A STAGGERING total of 90 per cent of the world’s data has been generated in just the past two years. But what does this ‘data revolution’ mean for higher education, students and the way they are taught? LITE Teaching Project Enhancement Leader, Dr Luke Burns, explores here this changing world.
We are awash with data, whether these be more traditional datasets such as school performance statistics or store revenue estimations or newer forms of what we now term ‘Big Data’.
These new and exciting datasets include social media interactions like Facebook check-ins or geolocated tweets and data generated from a wide range of daily activities such as loyalty card swipes, mobile phone usage, credit card spends and internet searches.
There is no doubt that we live in a data rich society so much so that 90% of the world’s data has been generated in the past two years, and that is one statistic that we should sit up and take notice of.
As educators, we need to both enthuse and nurture the next generation of the workforce where such data and analytical skills will only grow in importance.
The ‘data revolution’ is here to stay and with that comes a need for people with the appropriate skills to help turn this mass of data into meaningful action.
Data skills are not just important when developing the next cohort of computer programmers, accountants or statisticians, these quantitative skills are necessary across the full breadth of industry.
With such rich data at our fingers tips both the public and private sectors are looking to skilled graduates to help them better understand this data and make informed decisions.
One great line that succinctly sums up this demand-supply relationship is that “Businesses are drowning in data but starving for insights”.
Sadly, in the UK we are generally poor when it comes to teaching and learning quantitative skills. Many people are open in their lack of confidence when working with numbers whereas others vastly overstate their abilities, perhaps deliberately.

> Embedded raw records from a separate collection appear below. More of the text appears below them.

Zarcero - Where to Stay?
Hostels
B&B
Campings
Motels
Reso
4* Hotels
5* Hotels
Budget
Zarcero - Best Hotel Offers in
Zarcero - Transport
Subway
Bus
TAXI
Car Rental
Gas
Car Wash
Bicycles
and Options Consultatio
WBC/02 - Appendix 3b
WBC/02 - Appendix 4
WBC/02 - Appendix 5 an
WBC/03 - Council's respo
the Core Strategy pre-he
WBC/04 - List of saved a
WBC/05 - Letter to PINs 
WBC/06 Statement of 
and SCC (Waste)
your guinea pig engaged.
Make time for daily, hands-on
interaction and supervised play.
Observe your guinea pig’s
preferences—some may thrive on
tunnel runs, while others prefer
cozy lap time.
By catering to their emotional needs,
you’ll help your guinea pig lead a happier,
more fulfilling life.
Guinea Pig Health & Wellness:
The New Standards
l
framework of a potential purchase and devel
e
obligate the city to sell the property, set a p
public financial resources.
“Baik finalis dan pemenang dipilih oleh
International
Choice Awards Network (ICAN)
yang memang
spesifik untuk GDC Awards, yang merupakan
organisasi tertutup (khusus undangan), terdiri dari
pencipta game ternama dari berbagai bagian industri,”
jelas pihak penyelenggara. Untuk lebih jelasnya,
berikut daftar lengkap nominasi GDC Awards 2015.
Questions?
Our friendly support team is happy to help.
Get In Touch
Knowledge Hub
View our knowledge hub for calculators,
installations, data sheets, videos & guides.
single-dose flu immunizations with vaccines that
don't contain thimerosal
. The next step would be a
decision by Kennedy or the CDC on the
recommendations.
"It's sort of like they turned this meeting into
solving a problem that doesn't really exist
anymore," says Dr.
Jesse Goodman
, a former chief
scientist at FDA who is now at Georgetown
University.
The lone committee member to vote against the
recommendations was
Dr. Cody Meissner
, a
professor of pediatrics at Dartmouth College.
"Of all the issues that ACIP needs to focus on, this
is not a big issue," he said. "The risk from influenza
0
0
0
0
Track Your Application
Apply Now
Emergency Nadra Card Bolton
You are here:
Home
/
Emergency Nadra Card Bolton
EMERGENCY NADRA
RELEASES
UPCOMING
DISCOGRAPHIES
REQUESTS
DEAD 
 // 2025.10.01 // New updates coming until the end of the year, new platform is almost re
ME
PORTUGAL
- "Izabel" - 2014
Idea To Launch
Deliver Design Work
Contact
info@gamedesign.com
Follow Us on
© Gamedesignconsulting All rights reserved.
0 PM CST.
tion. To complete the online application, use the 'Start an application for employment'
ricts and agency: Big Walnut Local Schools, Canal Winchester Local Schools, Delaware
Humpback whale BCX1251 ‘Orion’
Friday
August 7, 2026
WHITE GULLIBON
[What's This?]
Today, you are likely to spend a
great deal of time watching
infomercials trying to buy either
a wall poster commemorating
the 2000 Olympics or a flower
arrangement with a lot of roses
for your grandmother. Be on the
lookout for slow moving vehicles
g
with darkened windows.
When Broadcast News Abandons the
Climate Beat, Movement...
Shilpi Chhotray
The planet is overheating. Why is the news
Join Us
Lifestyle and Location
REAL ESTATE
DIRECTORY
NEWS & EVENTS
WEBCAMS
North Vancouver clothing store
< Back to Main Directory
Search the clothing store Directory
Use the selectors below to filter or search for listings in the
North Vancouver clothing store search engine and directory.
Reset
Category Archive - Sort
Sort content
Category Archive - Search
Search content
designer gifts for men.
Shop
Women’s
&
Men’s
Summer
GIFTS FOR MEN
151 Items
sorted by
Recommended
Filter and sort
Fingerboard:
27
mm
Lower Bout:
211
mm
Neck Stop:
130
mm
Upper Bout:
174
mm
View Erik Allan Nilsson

This is somewhat highlighted by the market research company Ipsos MORI’s bi-annual opinion poll of MP’s.
In winter 2011, the Royal Statistics Society approached Ipsos MORI and asked if they could slip a question into this poll to test the basic quantitative skills of MP’s – the result was rather startling. The question posed was a simple one: What is the chance of getting two heads if you toss a coin twice?
MP’s were given five multiple-choice responses to select from, meaning that even a wild guess would lead to a 20% chance of getting the answer right, and only 40% responded correctly.

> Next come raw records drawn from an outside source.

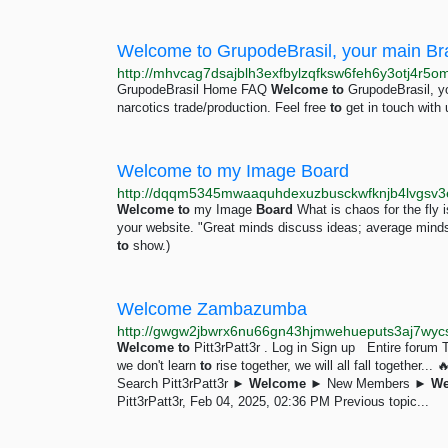
Welcome to GrupodeBrasil, your main Braz
http://mhvcag7dsajblh3exfbylzqfksw6feh6y3otj4r5om
GrupodeBrasil Home FAQ
Welcome
to
GrupodeBrasil, you
narcotics trade/production. Feel free
to
get in touch with 
Welcome to my Image Board
http://dqqm5345mwaaquhdexuzbusckwfknjb4lvgsv3e
Welcome
to
my Image
Board
What is chaos for the fl
your website. "Great minds discuss ideas; average min
to
show.)
Welcome Zambazumba
Welcome
to
Pitt3rPatt3r . Log in Sign up Entire forum 
we don't learn
to
rise together, we will all fall togeth
Search Pitt3rPatt3r ►
Welcome
► New Members ►
We
Pitt3rPatt3r, Feb 04, 2025, 02:36 PM Previous topic...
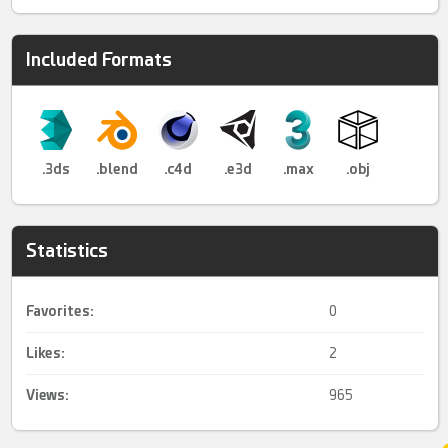
Included Formats
.3ds
.blend
.c4d
.e3d
.max
.obj
Statistics
Favorites:
0
Likes:
2
Views:
965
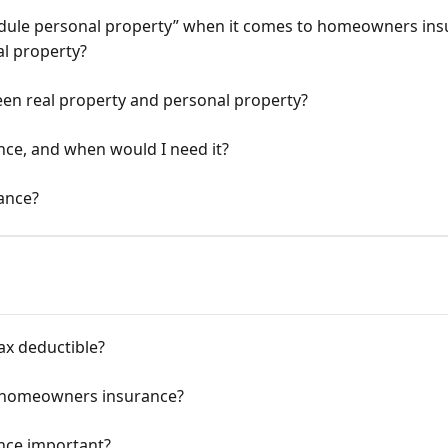
edule personal property” when it comes to homeowners ins
al property?
een real property and personal property?
ance, and when would I need it?
rance?
ax deductible?
y homeowners insurance?
nce important?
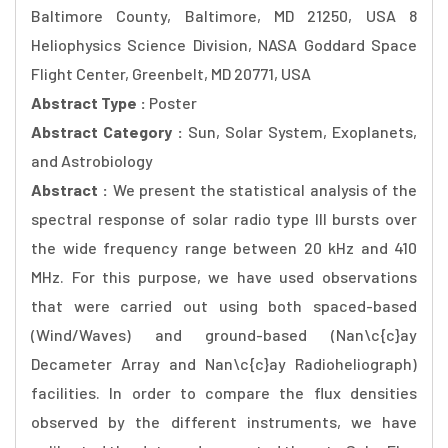
Baltimore County, Baltimore, MD 21250, USA 8
Heliophysics Science Division, NASA Goddard Space
Flight Center, Greenbelt, MD 20771, USA
Abstract Type :
Poster
Abstract Category :
Sun, Solar System, Exoplanets,
and Astrobiology
Abstract :
We present the statistical analysis of the
spectral response of solar radio type III bursts over
the wide frequency range between 20 kHz and 410
MHz. For this purpose, we have used observations
that were carried out using both spaced-based
(Wind/Waves) and ground-based (Nan\c{c}ay
Decameter Array and Nan\c{c}ay Radioheliograph)
facilities. In order to compare the flux densities
observed by the different instruments, we have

The fact that only two-in-five MP’s could conduct a simple probability is alarming in itself but even more so when close to 80% of the same group of MP’s declared confidence in their numeracy skills.
With half of these people being on the then government list and all very well-educated, not to mention making big decisions on risk and return on a daily basis, our approach to quantitative skills education ought to evaluated.

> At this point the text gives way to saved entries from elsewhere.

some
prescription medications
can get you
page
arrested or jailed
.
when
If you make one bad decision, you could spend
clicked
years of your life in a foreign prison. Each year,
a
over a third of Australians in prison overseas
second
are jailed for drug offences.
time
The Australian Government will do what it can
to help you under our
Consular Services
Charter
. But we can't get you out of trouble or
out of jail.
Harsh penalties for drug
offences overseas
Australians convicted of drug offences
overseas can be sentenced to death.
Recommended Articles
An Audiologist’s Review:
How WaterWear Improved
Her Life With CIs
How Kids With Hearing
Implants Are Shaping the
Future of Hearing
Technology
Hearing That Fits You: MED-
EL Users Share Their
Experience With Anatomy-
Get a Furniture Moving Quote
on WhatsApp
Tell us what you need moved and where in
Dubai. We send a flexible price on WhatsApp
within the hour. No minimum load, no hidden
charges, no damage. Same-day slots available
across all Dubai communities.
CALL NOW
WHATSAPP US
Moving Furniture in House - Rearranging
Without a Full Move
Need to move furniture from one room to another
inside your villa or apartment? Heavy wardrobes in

I have a firm belief that universities should be held to account when it comes to producing what I term ‘industry standard’ graduates – these are graduates with strong quantitative skills but also the right quantitative and data skills needed for modern-day industry.
Part of this battle is overcoming statistical anxiety and a fear of numbers as partly evidenced above. The other part is ensuring graduates have the toolkits to be able to handle some of the newer datasets that more traditional quantitative techniques can’t address, even if these are still readily taught with little consideration given towards their industry value.
There is a need to change tact, modernise curricula and reconsider approaches to teaching.
Research suggests that students first develop their core interests, and rarely sway too far from these, during their early education years and so this process of engagement with data must start much earlier than in the university lecture theatre.
My LITE project – Massive Open Online Courses: Engaging tomorrow’s data programmes today, pulls together the increasing need for specialist numerate data professionals with an appreciation that these skills need to be embedded far earlier in the education lifecycle.
The output will be a suite of freely available Massive Open Online Courses (MOOCs) aimed at pupils and teachers at the GCSE and A-Level stage of education.
The interactive courses, which will be made available via the FutureLearn platform, will enable pupils to see first-hand how data can be used to solve problems in a wide range of application areas such as crime, health and business.
The resources will be designed in a way such that they can be used by teachers for whole-class sessions or taken by interested pupils in their own time to develop their skills and interests and enhance university applications.
All resources will be fully supported and endorsed by Q-Step, a national initiative that seeks to get more social science students using and embracing data.
Whilst this project is about data and quantitative skills, it is not solely about probability and descriptive statistics – topics which have been part of quantitative curricula for many years.
It is about using engaging examples and interactive forms of teaching to introduce new datasets and the tools and techniques needed to handle them.
It is about getting young people excited at the prospect of using data and introducing these skills early enough in the educational journey such that they are pursued at the school/college level, into university and beyond.
And it is about bringing together stakeholders such as QStep, FutureLearn and the University of Leeds to generate inspiring teaching which acts as stimuli for the pursuit of contemporary quantitative skills.
With over 3 million students – 500,000 having accessed the University of Leeds’ courses – and the schools market growing, MOOCs via FutureLearn represent a real opportunity to make a difference and start developing the data professionals of tomorrow, today.